## Task to carry out
Set down, word for word, every line of the material below from the one containing "Factor de Potencia P.F: >0,9" through the one containing "crescentstreetprinting.com", but none of its pictures.

## Record extracts
%%

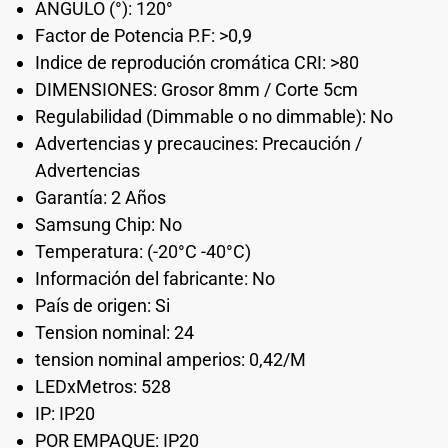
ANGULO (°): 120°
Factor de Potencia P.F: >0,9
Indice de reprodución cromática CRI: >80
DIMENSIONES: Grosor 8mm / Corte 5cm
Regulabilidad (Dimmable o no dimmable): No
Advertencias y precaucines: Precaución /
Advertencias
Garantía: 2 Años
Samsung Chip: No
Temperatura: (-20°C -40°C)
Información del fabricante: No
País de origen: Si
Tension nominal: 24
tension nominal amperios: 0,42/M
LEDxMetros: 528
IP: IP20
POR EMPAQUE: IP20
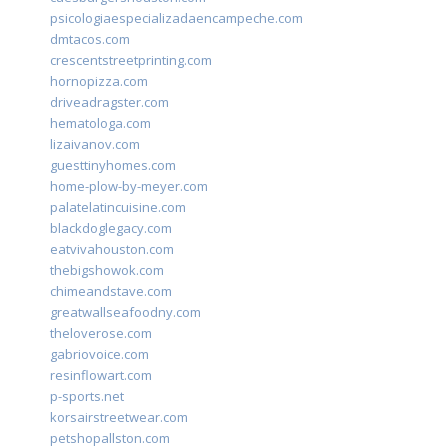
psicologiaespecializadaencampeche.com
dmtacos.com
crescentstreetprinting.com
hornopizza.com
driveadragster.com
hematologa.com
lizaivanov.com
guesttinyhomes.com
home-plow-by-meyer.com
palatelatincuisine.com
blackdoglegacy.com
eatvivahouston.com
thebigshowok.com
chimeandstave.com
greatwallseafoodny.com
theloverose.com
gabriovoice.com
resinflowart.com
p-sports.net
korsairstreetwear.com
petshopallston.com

%%

## Written solution
Factor de Potencia P.F: >0,9
Indice de reprodución cromática CRI: >80
DIMENSIONES: Grosor 8mm / Corte 5cm
Regulabilidad (Dimmable o no dimmable): No
Advertencias y precaucines: Precaución /
Advertencias
Garantía: 2 Años
Samsung Chip: No
Temperatura: (-20°C -40°C)
Información del fabricante: No
País de origen: Si
Tension nominal: 24
tension nominal amperios: 0,42/M
LEDxMetros: 528
IP: IP20
POR EMPAQUE: IP20
psicologiaespecializadaencampeche.com
dmtacos.com
crescentstreetprinting.com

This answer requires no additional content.